Gambar: Langit saat Fajar
Di Indonesia para ulama ahli hisab dan rukyat telah merumuskan ketinggian Matahari dibawah ufuk berdasarkan pengamatan terdahulu ditetapkan berkisar mulai -18 derajat s.d. -20 derajat dibawah ufuk. Penentuan kriteria tersebut merupakan hasil sebuah ijtihadiyah dikalangan para ulama, dengan adanya perbedaan dalam berijtihad dianggap biasa saja. Sebagaimana dalam Qawa’id Fiqhiyyah disebutkan الاجتهاد لا ينقض بالاجتهاد
“ijtihad tidak dibatalkan oleh ijtihad lainnya”.
Di Indonesia, dari dahulu sampai sekarang ini kriteria yang dipakai untuk awal waktu shalat subuh yaitu ketinggian Matahari dibawah ufuk -20 derajat, dan ini sudah dianggap sesuai dengan syariah dan hasil penelitian yang kuat. Kriteria inilah yang saat ini dipakai oleh pemerintah dalam hal ini Kementerian Agama RI untuk dipakai dalam melaksanakan shalat subuh di Indonesia. Ketinggian -20 derajat ini merupakan hasil ijtihad seorang ulama klasik di Indonesia yaitu “Saadoe’ddin Djambek”. Para ahli astronomi/ilmu falak melacak hasil penelitian Saadoe’ddin Djambek yang mengatakan ketinggian fajar shadiq saat waktu subuh pada ketinggian -20 derajat, akan tetapi sampai sekarang ini tidak ditemukan bukti saintifik bahwa kemunculan fajar shadiq itu berada pada ketinggian -20 derajat dibawah ufuk. Oleh karena itu, para astronom modern terus melakukan penelitian terkait kemunculan fajar shadiq tersebut dengan berbagai jenis instrumen untuk memastikan kembali pada ketinggian berapa kemunculan fajar shadiq tersebut.
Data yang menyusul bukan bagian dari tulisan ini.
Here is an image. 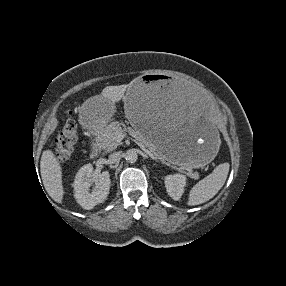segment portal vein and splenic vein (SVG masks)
Instances as JSON below:
<instances>
[{
    "mask_svg": "<svg viewBox=\"0 0 286 286\" xmlns=\"http://www.w3.org/2000/svg\"><path fill=\"white\" fill-rule=\"evenodd\" d=\"M124 137H125V135H123V134H118V136H117V138H118L120 141H121ZM134 141L140 146V148H141L145 153H147V154L149 155L150 158H152V159H154V160H157V158L153 155V153H151L148 149H146L145 146H144L142 143H140V142H138V141H136V140H134Z\"/></svg>",
    "mask_w": 286,
    "mask_h": 286,
    "instance_id": "1",
    "label": "portal vein and splenic vein"
}]
</instances>
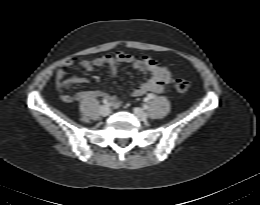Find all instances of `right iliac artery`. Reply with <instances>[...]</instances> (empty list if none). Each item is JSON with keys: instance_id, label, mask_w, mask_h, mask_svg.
<instances>
[{"instance_id": "1", "label": "right iliac artery", "mask_w": 260, "mask_h": 205, "mask_svg": "<svg viewBox=\"0 0 260 205\" xmlns=\"http://www.w3.org/2000/svg\"><path fill=\"white\" fill-rule=\"evenodd\" d=\"M102 103H103V104H108V100H107V99H103V100H102Z\"/></svg>"}]
</instances>
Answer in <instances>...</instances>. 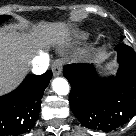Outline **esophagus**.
Segmentation results:
<instances>
[{
  "instance_id": "obj_1",
  "label": "esophagus",
  "mask_w": 136,
  "mask_h": 136,
  "mask_svg": "<svg viewBox=\"0 0 136 136\" xmlns=\"http://www.w3.org/2000/svg\"><path fill=\"white\" fill-rule=\"evenodd\" d=\"M63 62L61 60L54 61L52 71L54 76H59L62 73Z\"/></svg>"
}]
</instances>
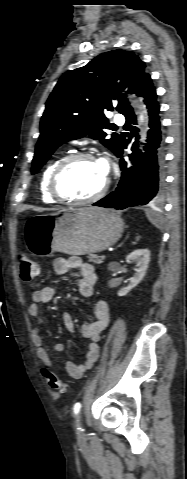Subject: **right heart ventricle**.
I'll return each mask as SVG.
<instances>
[{
    "label": "right heart ventricle",
    "mask_w": 187,
    "mask_h": 479,
    "mask_svg": "<svg viewBox=\"0 0 187 479\" xmlns=\"http://www.w3.org/2000/svg\"><path fill=\"white\" fill-rule=\"evenodd\" d=\"M61 159H62L61 157H57L51 160L47 164V166L44 168L41 174L40 181H39V191H40L41 198L45 203L56 202V200L51 196L49 192V179L54 168L56 167V165Z\"/></svg>",
    "instance_id": "1"
}]
</instances>
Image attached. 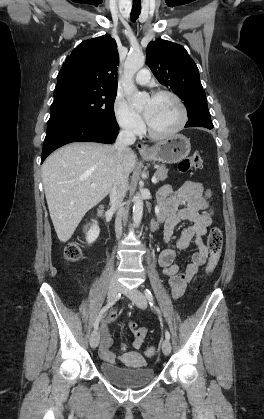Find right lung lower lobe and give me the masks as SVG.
I'll list each match as a JSON object with an SVG mask.
<instances>
[{
	"label": "right lung lower lobe",
	"instance_id": "obj_1",
	"mask_svg": "<svg viewBox=\"0 0 264 419\" xmlns=\"http://www.w3.org/2000/svg\"><path fill=\"white\" fill-rule=\"evenodd\" d=\"M119 132L116 121H76L46 134L41 163L55 149L71 142L112 143Z\"/></svg>",
	"mask_w": 264,
	"mask_h": 419
}]
</instances>
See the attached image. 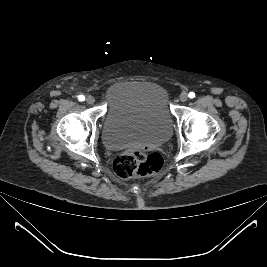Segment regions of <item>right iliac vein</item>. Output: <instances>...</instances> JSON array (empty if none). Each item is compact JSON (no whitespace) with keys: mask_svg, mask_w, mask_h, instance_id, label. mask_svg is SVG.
Instances as JSON below:
<instances>
[{"mask_svg":"<svg viewBox=\"0 0 267 267\" xmlns=\"http://www.w3.org/2000/svg\"><path fill=\"white\" fill-rule=\"evenodd\" d=\"M86 102H87V104L92 105V104H94L95 99H94L93 96H87L86 97Z\"/></svg>","mask_w":267,"mask_h":267,"instance_id":"right-iliac-vein-1","label":"right iliac vein"}]
</instances>
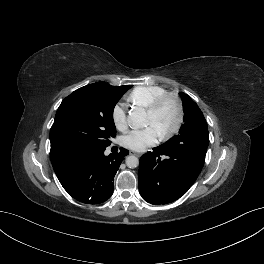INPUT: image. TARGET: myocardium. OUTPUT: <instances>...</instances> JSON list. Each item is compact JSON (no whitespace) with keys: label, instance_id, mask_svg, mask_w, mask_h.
I'll use <instances>...</instances> for the list:
<instances>
[{"label":"myocardium","instance_id":"1","mask_svg":"<svg viewBox=\"0 0 264 264\" xmlns=\"http://www.w3.org/2000/svg\"><path fill=\"white\" fill-rule=\"evenodd\" d=\"M171 100L175 107H176V112H177V118L176 122L173 125L171 129L168 131L160 134L161 139L167 140L176 135L179 130L181 129L183 122H184V107L181 99L179 96L175 93L171 92H166L162 94L161 96L157 97L147 108V113L149 114H155L161 106L166 102Z\"/></svg>","mask_w":264,"mask_h":264}]
</instances>
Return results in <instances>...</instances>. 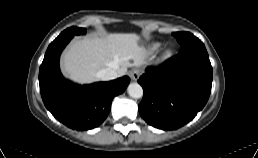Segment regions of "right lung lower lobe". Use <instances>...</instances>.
<instances>
[{
    "label": "right lung lower lobe",
    "instance_id": "98d812e1",
    "mask_svg": "<svg viewBox=\"0 0 258 158\" xmlns=\"http://www.w3.org/2000/svg\"><path fill=\"white\" fill-rule=\"evenodd\" d=\"M72 35H59L48 47L39 69L42 100L52 115L68 127L88 130L108 116L113 98L127 88L130 78L77 85L63 78L59 57Z\"/></svg>",
    "mask_w": 258,
    "mask_h": 158
}]
</instances>
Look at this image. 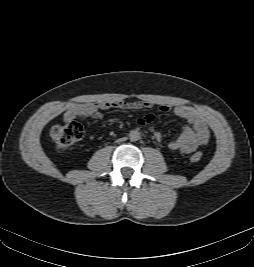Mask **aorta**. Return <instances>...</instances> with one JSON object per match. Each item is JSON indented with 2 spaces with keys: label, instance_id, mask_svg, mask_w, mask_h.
I'll use <instances>...</instances> for the list:
<instances>
[{
  "label": "aorta",
  "instance_id": "762f6f07",
  "mask_svg": "<svg viewBox=\"0 0 254 267\" xmlns=\"http://www.w3.org/2000/svg\"><path fill=\"white\" fill-rule=\"evenodd\" d=\"M129 138L131 141H138L140 139V132L138 130L130 131Z\"/></svg>",
  "mask_w": 254,
  "mask_h": 267
}]
</instances>
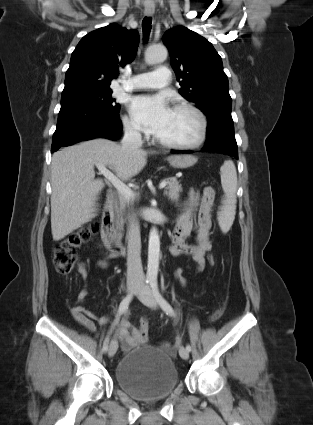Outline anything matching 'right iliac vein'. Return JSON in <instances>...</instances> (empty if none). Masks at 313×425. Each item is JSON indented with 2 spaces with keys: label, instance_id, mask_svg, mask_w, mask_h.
Masks as SVG:
<instances>
[{
  "label": "right iliac vein",
  "instance_id": "obj_1",
  "mask_svg": "<svg viewBox=\"0 0 313 425\" xmlns=\"http://www.w3.org/2000/svg\"><path fill=\"white\" fill-rule=\"evenodd\" d=\"M138 287H139V284L137 282H130V283L127 284V291H128V293H132ZM117 348H118L117 342L115 340H112L110 342L109 349H108V355H109V357L114 356V354L117 351Z\"/></svg>",
  "mask_w": 313,
  "mask_h": 425
}]
</instances>
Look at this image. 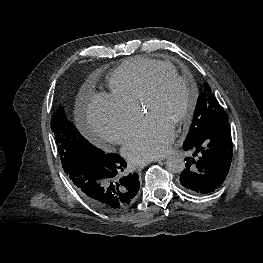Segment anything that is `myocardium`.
Segmentation results:
<instances>
[{
    "instance_id": "f54148a6",
    "label": "myocardium",
    "mask_w": 263,
    "mask_h": 263,
    "mask_svg": "<svg viewBox=\"0 0 263 263\" xmlns=\"http://www.w3.org/2000/svg\"><path fill=\"white\" fill-rule=\"evenodd\" d=\"M170 79L183 83L189 93L188 106L175 124L176 129H181L189 123L194 115L198 103V90L186 76L179 74L177 71H164L156 73L146 87L140 100L139 107L143 111L145 106L156 96L161 84Z\"/></svg>"
}]
</instances>
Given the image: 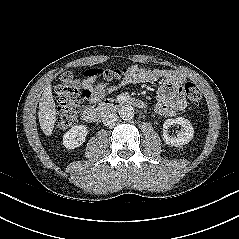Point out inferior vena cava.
Wrapping results in <instances>:
<instances>
[{"label":"inferior vena cava","instance_id":"602c4592","mask_svg":"<svg viewBox=\"0 0 239 239\" xmlns=\"http://www.w3.org/2000/svg\"><path fill=\"white\" fill-rule=\"evenodd\" d=\"M118 115L113 112H108L102 117V122L105 126H114L118 121Z\"/></svg>","mask_w":239,"mask_h":239}]
</instances>
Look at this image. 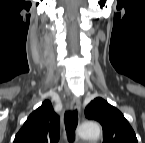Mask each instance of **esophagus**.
I'll return each mask as SVG.
<instances>
[{
    "label": "esophagus",
    "mask_w": 145,
    "mask_h": 143,
    "mask_svg": "<svg viewBox=\"0 0 145 143\" xmlns=\"http://www.w3.org/2000/svg\"><path fill=\"white\" fill-rule=\"evenodd\" d=\"M70 108L72 110H78L79 112L81 111V102L80 99L75 97L72 99L71 104H70Z\"/></svg>",
    "instance_id": "obj_1"
}]
</instances>
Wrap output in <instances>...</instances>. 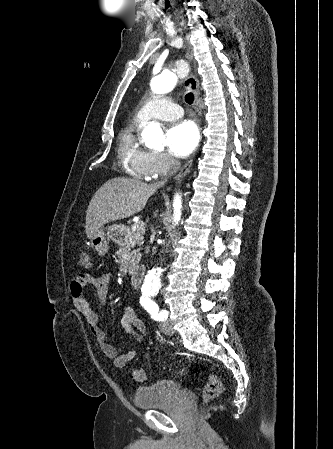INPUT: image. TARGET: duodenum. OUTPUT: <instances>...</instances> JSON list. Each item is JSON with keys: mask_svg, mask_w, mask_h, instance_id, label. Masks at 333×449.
<instances>
[{"mask_svg": "<svg viewBox=\"0 0 333 449\" xmlns=\"http://www.w3.org/2000/svg\"><path fill=\"white\" fill-rule=\"evenodd\" d=\"M143 279V271L140 268H133L130 271V283L134 289H139Z\"/></svg>", "mask_w": 333, "mask_h": 449, "instance_id": "410a0bca", "label": "duodenum"}]
</instances>
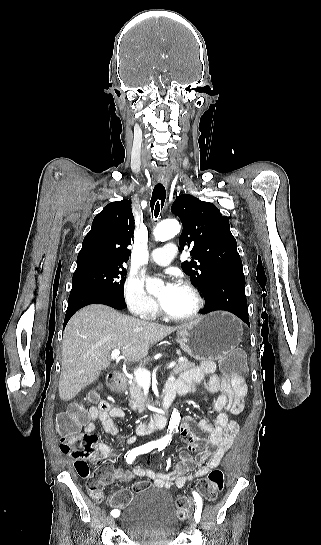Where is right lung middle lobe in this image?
Listing matches in <instances>:
<instances>
[{
    "mask_svg": "<svg viewBox=\"0 0 321 545\" xmlns=\"http://www.w3.org/2000/svg\"><path fill=\"white\" fill-rule=\"evenodd\" d=\"M126 269L123 265H87L76 268L72 277V290H97L124 297Z\"/></svg>",
    "mask_w": 321,
    "mask_h": 545,
    "instance_id": "obj_1",
    "label": "right lung middle lobe"
}]
</instances>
Gambar: Tiang SQM yang berisi Alat SQM yang mendeteksi kecerahan langit malam di OIF UMSU
Astronom modern menggunakan salahsatu instrument modern yang bernama Sky Quality Meter (SQM) untuk mendeteksi kemunculan fajar shadiq tersebut. Di Indonesia, para astronom modern telah banyak melakukan penelitian terkait dengan kemunculan fajar shadiq, namun tidak satupun dari mereka menemukan kemunculan fajar shadiq itu pada ketinggian -20 derajat dibawah ufuk. Para astronom modern terus berijtihad dengan melakukan penelitian dengan berbagai macam jenis alat agar lebih meyakinkan dengan hasil-hasil penelitian yang nantinya akan disosialisasikan kepada masyarakat untuk ditetapkan dalam memulai awal waktu salat subuh. Perbedaan dalam menafsirkan ayat-ayat Al-Quran dan Hadis merupakan lahan ijtihadi yang tidak dapat diselesaikan dengan mudah. Di Indonesia saat ini setidaknya ada beberapa astronom dan kampus yang telah melakukan penelitian terhadap kemunculan fajar shadiq, diantaranya: (1) Observatorium Ilmu Falak Universitas Muhammadiyah Sumatera Utara (OIF UMSU), (2) Islamic Science Research Network (ISRN) UHAMKA, (3) Observatorium UAD (Yogyakarta), (4) Observatorium Bosscha, (5) Assalam Observatory (Solo), (6) Imah Noong (Bandung) dan lain-lain. Hasil sementara dari berbagai penelitian yang telah dilakukan berbagai lembaga di atas tidak satu penelitianpun yang mendapatkan bahwanya kemunculan fajar shadiq itu pada ketinggian -20 derajat. Oleh karena para peneliti terus berijtihad dengan melakukan penelitian terus-menerus untuk mendapatkan hasil yang maksimal agar bisa disampaikan kepada masyarakat nantinya.